— Exercise goal —
Everything in the records must be restated exactly, apart from the pictures.

— Material supplied —
---------------
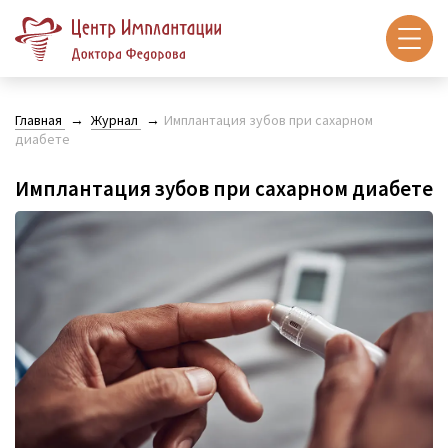
Главная
Журнал
Имплантация зубов при сахарном
диабете
Имплантация зубов при сахарном диабете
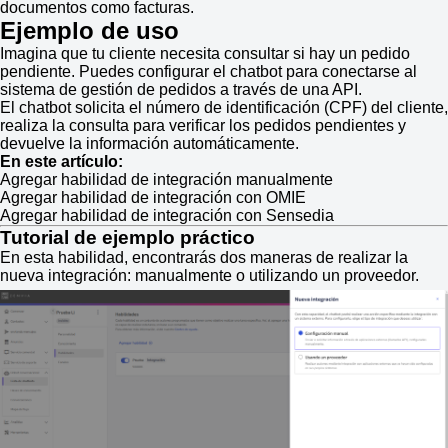
documentos como facturas.
Ejemplo de uso
Imagina que tu cliente necesita consultar si hay un pedido
pendiente. Puedes configurar el chatbot para conectarse al
sistema de gestión de pedidos a través de una API.
El chatbot solicita el número de identificación (CPF) del cliente,
realiza la consulta para verificar los pedidos pendientes y
devuelve la información automáticamente.
En este artículo:
Agregar habilidad de integración manualmente
Agregar habilidad de integración con OMIE
Agregar habilidad de integración con Sensedia
Tutorial de ejemplo práctico
En esta habilidad, encontrarás dos maneras de realizar la
nueva integración: manualmente o utilizando un proveedor.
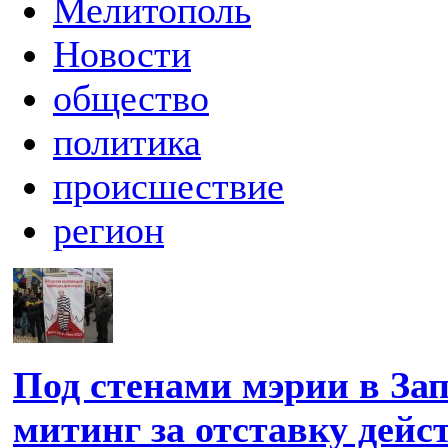
Мелитополь
Новости
общество
политика
происшествие
регион
Под стенами мэрии в За
митинг за отставку дей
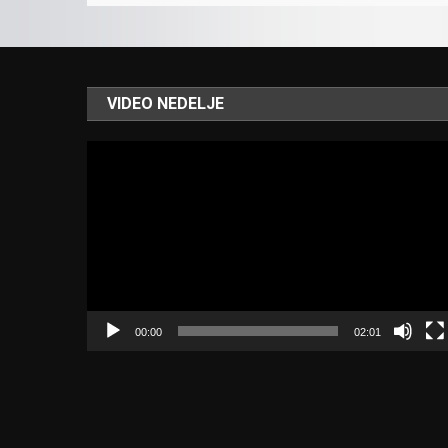
VIDEO NEDELJE
Video
Player
00:00
02:01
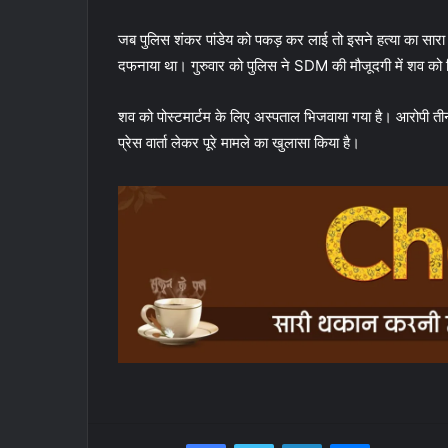
जब पुलिस शंकर पांडेय को पकड़ कर लाई तो इसने हत्या का सा
दफनाया था। गुरुवार को पुलिस ने SDM की मौजूदगी में शव को
शव को पोस्टमार्टम के लिए अस्पताल भिजवाया गया है। आरोपी तीनो
प्रेस वार्ता लेकर पूरे मामले का खुलासा किया है।
Facebook
Twitter
LinkedIn
Messenger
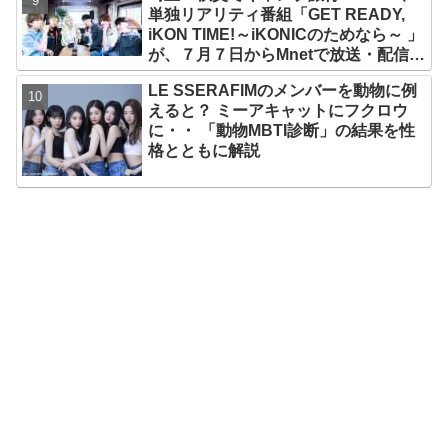
単独リアリティ番組「GET READY,
ック
iKON TIME!～iKONICのためなら～ 」
が、７月７日からMnetで放送・配信ス
タート
LE SSERAFIMのメンバーを動物に例
えると？ ミーアキャットにフクロウ
に・・ 「動物MBTI診断」の結果を性
格とともに解説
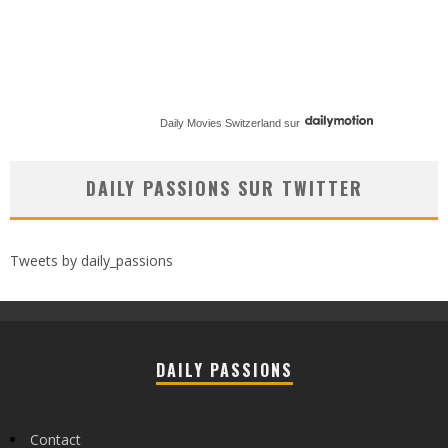
Daily Movies Switzerland
sur
DAILY PASSIONS SUR TWITTER
Tweets by daily_passions
DAILY PASSIONS
Contact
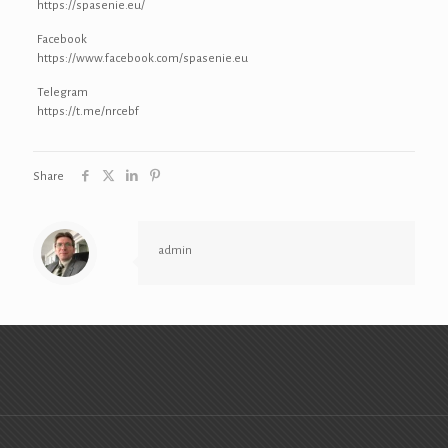
https://spasenie.eu/
Facebook
https://www.facebook.com/spasenie.eu
Telegram
https://t.me/nrcebf
Share
admin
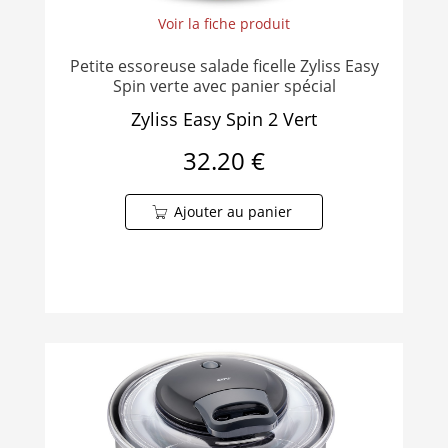
Voir la fiche produit
Petite essoreuse salade ficelle Zyliss Easy
Spin verte avec panier spécial
Zyliss Easy Spin 2 Vert
32.20 €
Ajouter au panier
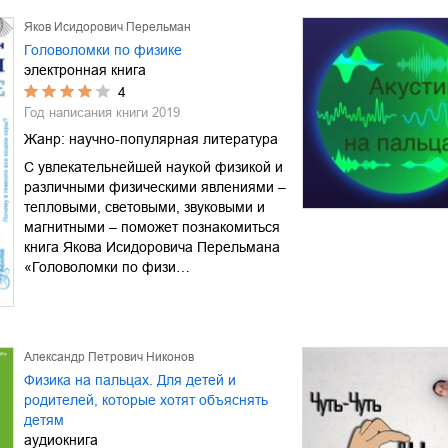
Яков Исидорович Перельман
Головоломки по физике
электронная книга
4
Год написания книги
2019
Жанр:
научно-популярная литература
С увлекательнейшей наукой физикой и
различными физическими явлениями –
тепловыми, световыми, звуковыми и
магнитными – поможет познакомиться
книга Якова Исидоровича Перельмана
«Головоломки по физи…
Александр Петрович Никонов
Физика на пальцах. Для детей и
родителей, которые хотят объяснять
детям
аудиокнига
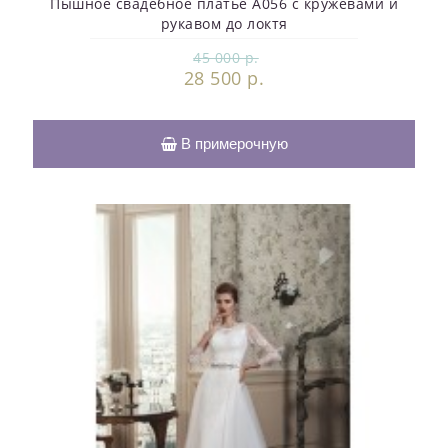
Пышное свадебное платье A056 с кружевами и
рукавом до локтя
45 000 р.
28 500 р.
В примерочную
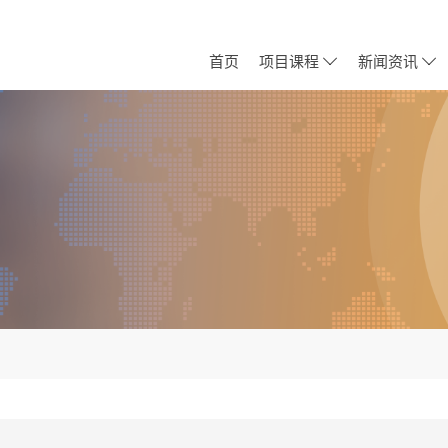
首页
项目课程
新闻资讯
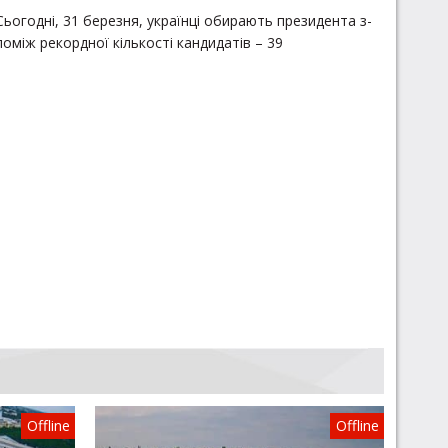
Сьогодні, 31 березня, українці обирають президента з-
поміж рекордної кількості кандидатів – 39
Offline
Offline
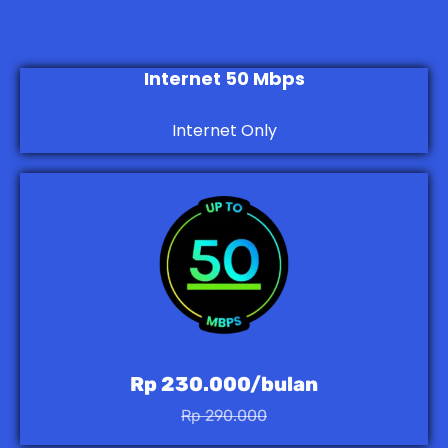
Internet 50 Mbps
Internet Only
Rp 230.000/bulan
Rp 290.000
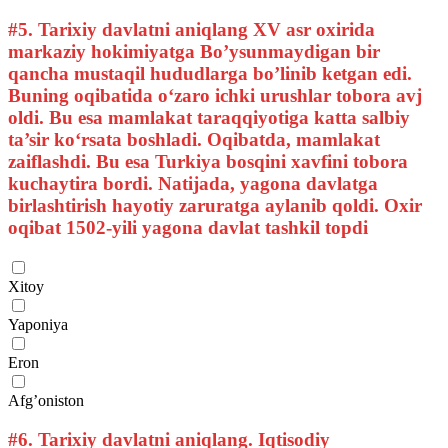
#5.
Tarixiy davlatni aniqlang XV asr oxirida
markaziy hokimiyatga Bo’ysunmaydigan bir
qancha mustaqil hududlarga bo’linib ketgan edi.
Buning oqibatida o‘zaro ichki urushlar tobora avj
oldi. Bu esa mamlakat taraqqiyotiga katta salbiy
ta’sir ko‘rsata boshladi. Oqibatda, mamlakat
zaiflashdi. Bu esa Turkiya bosqini xavfini tobora
kuchaytira bordi. Natijada, yagona davlatga
birlashtirish hayotiy zaruratga aylanib qoldi. Oxir
oqibat 1502-yili yagona davlat tashkil topdi
Xitoy
Yaponiya
Eron
Afg’oniston
#6.
Tarixiy davlatni aniqlang. Iqtisodiy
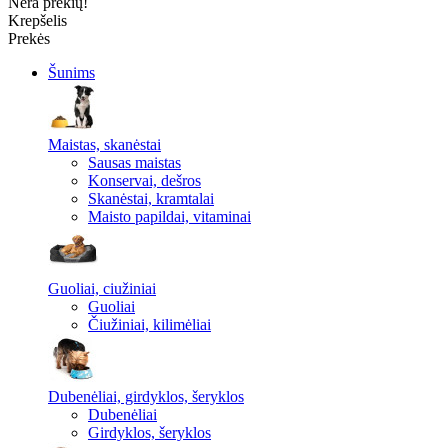
Nėra prekių!
Krepšelis
Prekės
Šunims
Maistas, skanėstai
Sausas maistas
Konservai, dešros
Skanėstai, kramtalai
Maisto papildai, vitaminai
Guoliai, ciužiniai
Guoliai
Čiužiniai, kilimėliai
Dubenėliai, girdyklos, šeryklos
Dubenėliai
Girdyklos, šeryklos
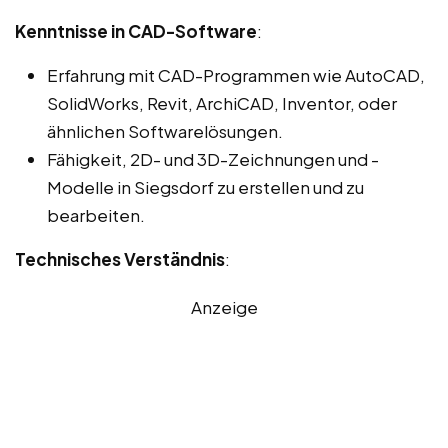
Kenntnisse in CAD-Software
:
Erfahrung mit CAD-Programmen wie AutoCAD,
SolidWorks, Revit, ArchiCAD, Inventor, oder
ähnlichen Softwarelösungen.
Fähigkeit, 2D- und 3D-Zeichnungen und -
Modelle in Siegsdorf zu erstellen und zu
bearbeiten.
Technisches Verständnis
:
Anzeige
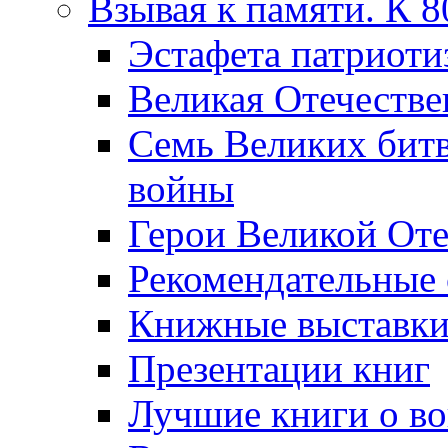
Взывая к памяти. К 
Эcтафета патриоти
Великая Отечестве
Семь Великих бит
войны
Герои Великой Оте
Рекомендательные
Книжные выставк
Презентации книг
Лучшие книги о в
---------------
— Answer space —
Главная
Журнал
Имплантация зубов при сахарном
диабете
Имплантация зубов при сахарном диабете
documentos como facturas.
Ejemplo de uso
Imagina que tu cliente necesita consultar si hay un pedido
pendiente. Puedes configurar el chatbot para conectarse al
sistema de gestión de pedidos a través de una API.
El chatbot solicita el número de identificación (CPF) del cliente,
realiza la consulta para verificar los pedidos pendientes y
devuelve la información automáticamente.
En este artículo:
Agregar habilidad de integración manualmente
Agregar habilidad de integración con OMIE
Agregar habilidad de integración con Sensedia
Tutorial de ejemplo práctico
En esta habilidad, encontrarás dos maneras de realizar la
nueva integración: manualmente o utilizando un proveedor.
Мелитополь
Новости
общество
политика
происшествие
регион
Под стенами мэрии в За
митинг за отставку дей
VIDEO NEDELJE
Video
Player
00:00
02:01
जब पुलिस शंकर पांडेय को पकड़ कर लाई तो इसने हत्या का सा
दफनाया था। गुरुवार को पुलिस ने SDM की मौजूदगी में शव को
शव को पोस्टमार्टम के लिए अस्पताल भिजवाया गया है। आरोपी तीनो
प्रेस वार्ता लेकर पूरे मामले का खुलासा किया है।
Facebook
Twitter
LinkedIn
Messenger
単独リアリティ番組「GET READY,
ック
iKON TIME!～iKONICのためなら～ 」
が、７月７日からMnetで放送・配信ス
タート
LE SSERAFIMのメンバーを動物に例
えると？ ミーアキャットにフクロウ
に・・ 「動物MBTI診断」の結果を性
格とともに解説
Daily Movies Switzerland
sur
DAILY PASSIONS SUR TWITTER
Tweets by daily_passions
DAILY PASSIONS
Contact
https://spasenie.eu/
Facebook
https://www.facebook.com/spasenie.eu
Telegram
https://t.me/nrcebf
Share
admin
Voir la fiche produit
Petite essoreuse salade ficelle Zyliss Easy
Spin verte avec panier spécial
Zyliss Easy Spin 2 Vert
32.20 €
Ajouter au panier
Яков Исидорович Перельман
Головоломки по физике
электронная книга
4
Год написания книги
2019
Жанр:
научно-популярная литература
С увлекательнейшей наукой физикой и
различными физическими явлениями –
тепловыми, световыми, звуковыми и
магнитными – поможет познакомиться
книга Якова Исидоровича Перельмана
«Головоломки по физи…
Александр Петрович Никонов
Физика на пальцах. Для детей и
родителей, которые хотят объяснять
детям
аудиокнига
Пышное свадебное платье A056 с кружевами и
рукавом до локтя
45 000 р.
28 500 р.
В примерочную
首页
项目课程
新闻资讯
Сьогодні, 31 березня, українці обирають президента з-
поміж рекордної кількості кандидатів – 39
Offline
Offline
Internet 50 Mbps
Internet Only
Rp 230.000/bulan
Rp 290.000
#5.
Tarixiy davlatni aniqlang XV asr oxirida
markaziy hokimiyatga Bo’ysunmaydigan bir
qancha mustaqil hududlarga bo’linib ketgan edi.
Buning oqibatida o‘zaro ichki urushlar tobora avj
oldi. Bu esa mamlakat taraqqiyotiga katta salbiy
ta’sir ko‘rsata boshladi. Oqibatda, mamlakat
zaiflashdi. Bu esa Turkiya bosqini xavfini tobora
kuchaytira bordi. Natijada, yagona davlatga
birlashtirish hayotiy zaruratga aylanib qoldi. Oxir
oqibat 1502-yili yagona davlat tashkil topdi
Xitoy
Yaponiya
Eron
Afg’oniston
#6.
Tarixiy davlatni aniqlang. Iqtisodiy
Nėra prekių!
Krepšelis
Prekės
Šunims
Maistas, skanėstai
Sausas maistas
Konservai, dešros
Skanėstai, kramtalai
Maisto papildai, vitaminai
Guoliai, ciužiniai
Guoliai
Čiužiniai, kilimėliai
Dubenėliai, girdyklos, šeryklos
Dubenėliai
Girdyklos, šeryklos
Kenntnisse in CAD-Software
:
Erfahrung mit CAD-Programmen wie AutoCAD,
SolidWorks, Revit, ArchiCAD, Inventor, oder
ähnlichen Softwarelösungen.
Fähigkeit, 2D- und 3D-Zeichnungen und -
Modelle in Siegsdorf zu erstellen und zu
bearbeiten.
Technisches Verständnis
:
Anzeige
Взывая к памяти. К 
Эcтафета патриоти
Великая Отечестве
Семь Великих бит
войны
Герои Великой Оте
Рекомендательные
Книжные выставк
Презентации книг
Лучшие книги о в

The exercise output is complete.